The teacher’s replacement is a beautiful young woman, Lysia Verhareine (Marina Hands). The loco prof has trashed his room shockingly, so she’s lodged in a cottage on the property of the Prosecutor’s “chateau.” She spends every spare moment pining for her beloved, with whom she exchanges letters to and from the front that she lovingly copies into a red notebook. The Prosecutor, who identifies her with his lost love, intercepts and reads the letters; they suit his own twisted broodings. When one comes with news of the lover’s death he holds it for several weeks. Lysia is found dead in mysterious circumstances shortly after the Prosecutor has finally released the letter to her.

The rest of the film skillfully teases us over the question of whether the Prosecutor killed the lady schoolteadcher and the girl, and perhaps his long-dead wife -- who all three happen to resemble each other. These are mysteries that are never solved. The Prosecutor is the number one grey soul: he has a nobility about him, but seems capable of profoundly evil acts.

We’re further “entertained” by watching as Judge Mierck, accompanied by a Russian-looking colonel, gleefully subjects two captured deserters to torments worthy of Abu Ghraib; and by observing the fate of a deputy policeman (Denis Podalydès). His wife dies in childbirth, probably because the road was blocked by soldiers when she went into labor and he was cut of from her.
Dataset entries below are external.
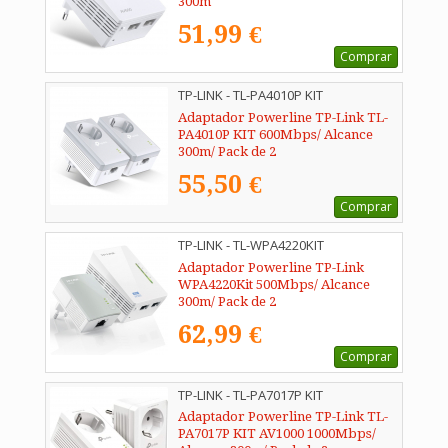
300m
51,99 €
Comprar
TP-LINK - TL-PA4010P KIT
Adaptador Powerline TP-Link TL-
PA4010P KIT 600Mbps/ Alcance
300m/ Pack de 2
55,50 €
Comprar
TP-LINK - TL-WPA4220KIT
Adaptador Powerline TP-Link
WPA4220Kit 500Mbps/ Alcance
300m/ Pack de 2
62,99 €
Comprar
TP-LINK - TL-PA7017P KIT
Adaptador Powerline TP-Link TL-
PA7017P KIT AV1000 1000Mbps/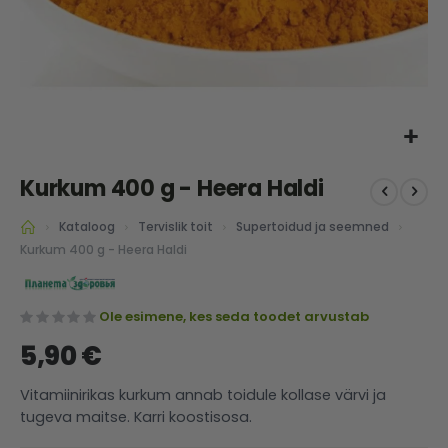
Skip
Kurkum 400 g - Heera Haldi
to
the
Kataloog
Tervislik toit
Supertoidud ja seemned
beginning
of
Kurkum 400 g - Heera Haldi
the
images
gallery
Ole esimene, kes seda toodet arvustab
5,90 €
Vitamiinirikas kurkum annab toidule kollase värvi ja
tugeva maitse. Karri koostisosa.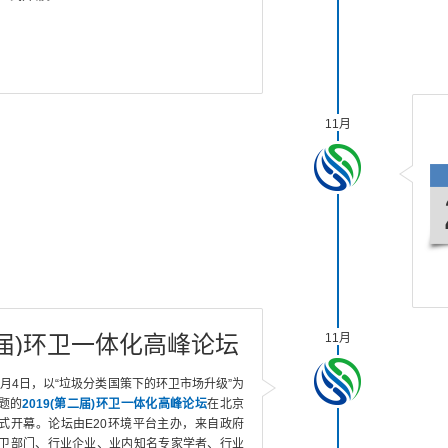
11月
第二届)环卫一体化高峰论坛
11月
1月4日，以“垃圾分类国策下的环卫市场升级”为
题的
2019(第二届)环卫一体化高峰论坛
在北京
式开幕。论坛由E20环境平台主办，来自政府
卫部门、行业企业、业内知名专家学者、行业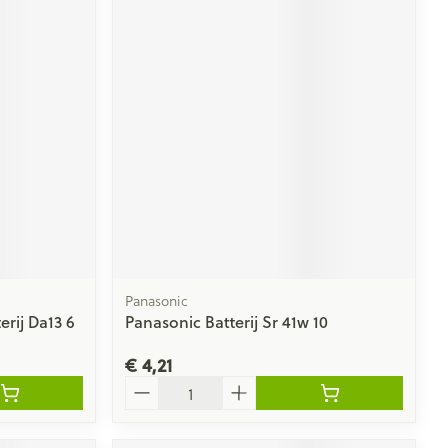
Panasonic
rij Da13 6
Panasonic Batterij Sr 41w 10
€ 4,21
Aantal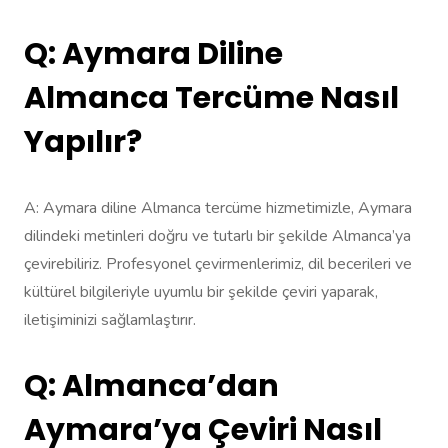
Q: Aymara Diline
Almanca Tercüme Nasıl
Yapılır?
A: Aymara diline Almanca tercüme hizmetimizle, Aymara
dilindeki metinleri doğru ve tutarlı bir şekilde Almanca’ya
çevirebiliriz. Profesyonel çevirmenlerimiz, dil becerileri ve
kültürel bilgileriyle uyumlu bir şekilde çeviri yaparak,
iletişiminizi sağlamlaştırır.
Q: Almanca’dan
Aymara’ya Çeviri Nasıl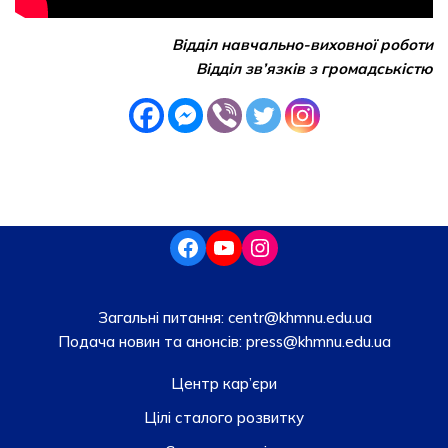
Відділ навчально-виховної роботи
Відділ зв’язків з громадськістю
Загальні питання:
centr@khmnu.edu.ua
Подача новин та анонсів:
press@khmnu.edu.ua
Центр кар’єри
Цілі сталого розвитку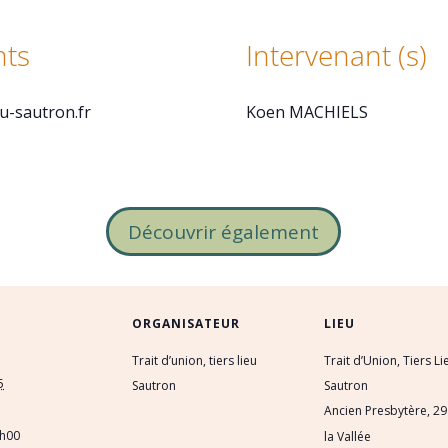
ts
Intervenant (s)
eu-sautron.fr
Koen MACHIELS
Découvrir également
ORGANISATEUR
LIEU
Trait d’union, tiers lieu
Trait d’Union, Tiers Li
5
Sautron
Sautron
Ancien Presbytère, 29
1h00
la Vallée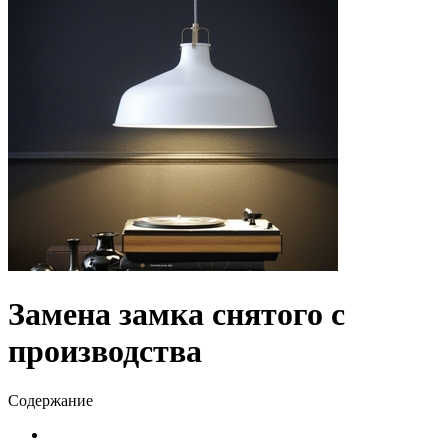
Замена замка снятого с
производства
Содержание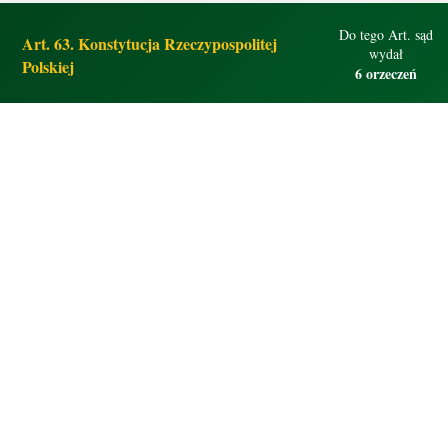
Do tego Art. sąd
Art. 63. Konstytucja Rzeczypospolitej
wydał
Polskiej
6 orzeczeń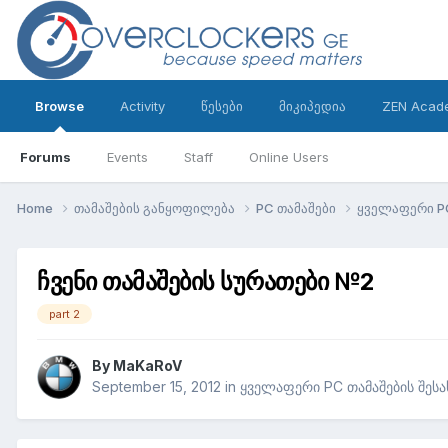
Browse
Activity
წესები
მიკიპედია
ZEN Acad
Forums
Events
Staff
Online Users
Home
თამაშების განყოფილება
PC თამაშები
ყველაფერი PC
ჩვენი თამაშების სურათები №2
part 2
By
MaKaRoV
September 15, 2012
in
ყველაფერი PC თამაშების შესა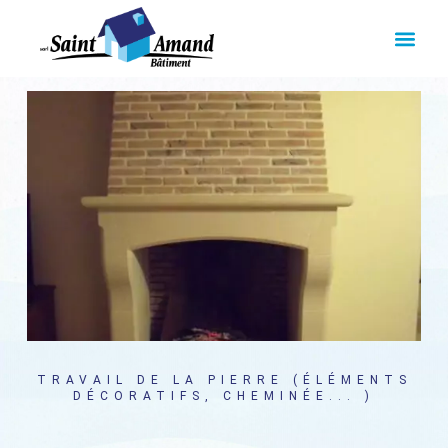
TRAVAIL DE LA PIERRE (ÉLÉMENTS
DÉCORATIFS, CHEMINÉE... )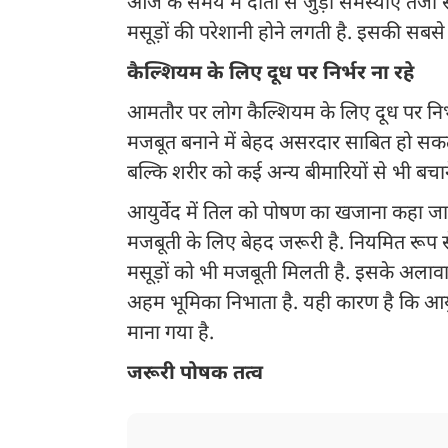
आज के समय में दांतों से जुड़ी समस्याएं तेजी से
मसूड़ों की परेशानी होने लगती है. इसकी सबस
कैल्शियम के लिए दूध पर निर्भर ना रहे
आमतौर पर लोग कैल्शियम के लिए दूध पर निर्भर
मजबूत बनाने में बेहद असरदार साबित हो सकता ह
बल्कि शरीर को कई अन्य बीमारियों से भी बचाने 
आयुर्वेद में तिल को पोषण का खजाना कहा जाता ह
मजबूती के लिए बेहद जरूरी है. नियमित रूप से
मसूड़ों को भी मजबूती मिलती है. इसके अलावा,
अहम भूमिका निभाता है. यही कारण है कि आयुर्
माना गया है.
जरूरी पोषक तत्व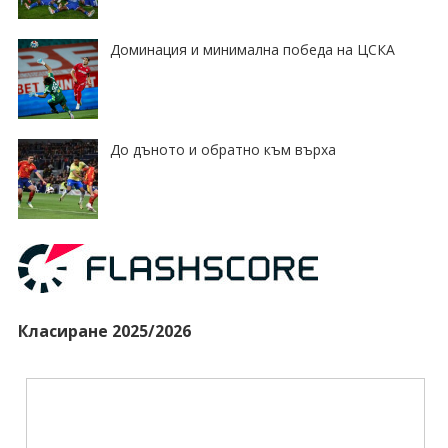
Доминация и минимална победа на ЦСКА
До дъното и обратно към върха
Класиране 2025/2026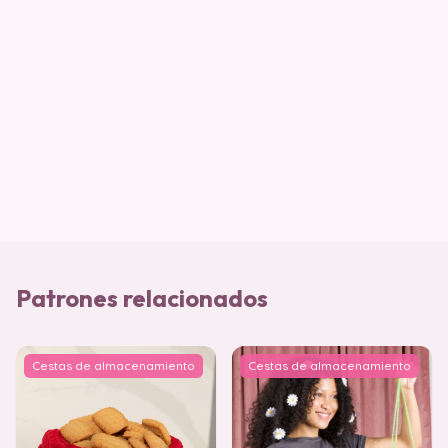
Patrones relacionados
Cestas de almacenamiento
Cestas de almacenamiento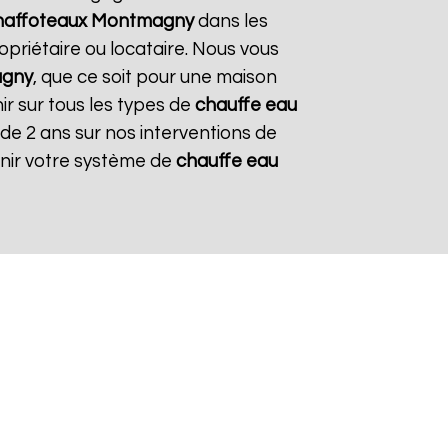
haffoteaux
Montmagny
dans les
opriétaire ou locataire. Nous vous
gny
, que ce soit pour une maison
ir sur tous les types de
chauffe eau
e de 2 ans sur nos interventions de
tenir votre système de
chauffe eau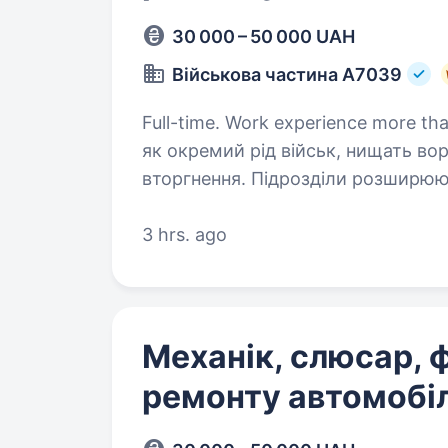
30 000 – 50 000 UAH
Військова частина А7039
Full-time. Work experience more than 1 year. Сили територі
як окремий рід військ, нищать во
вторгнення. Підрозділи розширюю
та пропонуємо долучитися до слу
3 hrs. ago
Механік, слюсар, ф
ремонту автомобіл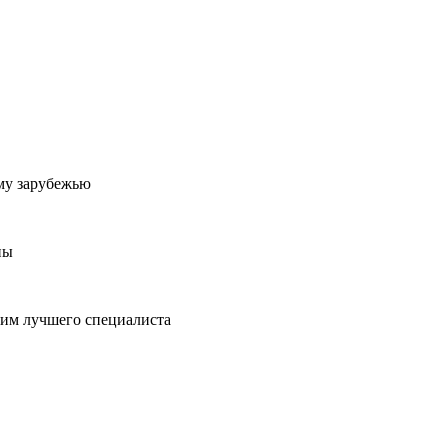
му зарубежью
ны
пим лучшего специалиста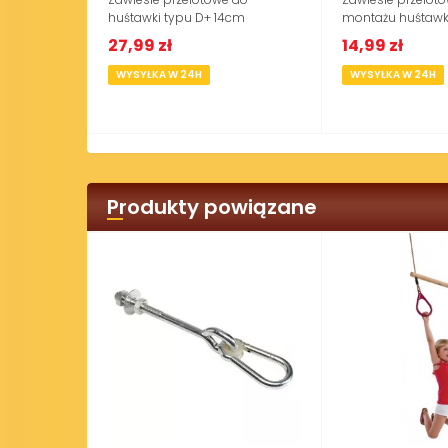
nia wodna
huśtawki typu D+ 14cm
montażu huśtawki 
zł
27,99 zł
14,99 zł
WYSYŁKA W 24H
WYSYŁKA W 24H
Produkty powiązane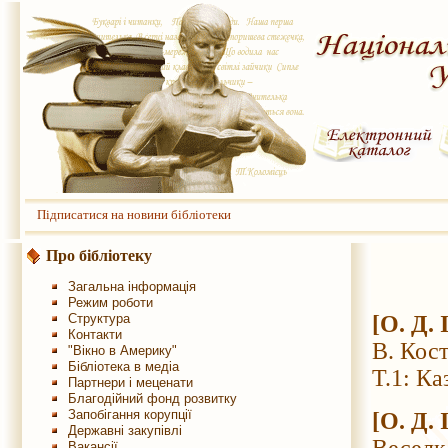
Підписатися на новини бібліотеки
Про бібліотеку
Загальна інформація
Режим роботи
Структура
[О. Д.
Контакти
В. Кос
"Вікно в Америку"
Бібліотека в медіа
Т.1: К
Партнери і меценати
Благодійний фонд розвитку
Запобігання корупції
[О. Д.
Державні закупівлі
Вакансії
Almost everyone in Grey Souls is suicidal or homicidal or, if they lack the energy for that, just angry and vindictive. To say the way this town is depicted represents a Hobbesian view of humanity would be a bit of an understatement. “Grey” may mean they can go either way, and are not clearly either good or bad. That doesn’t seem to fit Judge Mieck, and “grey” also just means mournful. There is no bright happy soul in this film amd watching it isn't a fun thing, though one can't deny it's riveting and well made. Some of the wintry landscapes also have a greyness that's beautiful and unique.

Audience members at the Rendez-Vous with French Cinema screening, mostly well over forty, were well pleased with Angelo’s work and found it profound, eagerly discussing with the director himself the issues they felt it brings up – the main ones presumably being the very fundamental and dark questions as to whether humans are worth not exterminating and life is worth not ending. Grey Souls is very well done, if not without longeurs, but to me it seemed far too contrived and over-the-top -- far more a high-toned sort of horror movie or a novelist’s playful smelling-of-the-lamp mental construct – to think of as a serious and universal philosophical examination of morality and war.

Even the audience laughed when it learned of the Judge’s painful off-screen demise, which smelled a great deal too much of poetic justice.

Les Âmes grises has the downbeat French equivalent of a Hollywood ending: the deputy policeman does not kill his dead wife’s baby. That part of the book Monsieur Angelo leaves out. And a celebration in voiceover of the baby's innocence is as upbeat as the movie gets.

(Shown during the Rendez-Vous with French Cinema Today presented by the Film Society of Lincoln Cener March 2006, Les Âmes grises opened in Paris September 28, 2005.)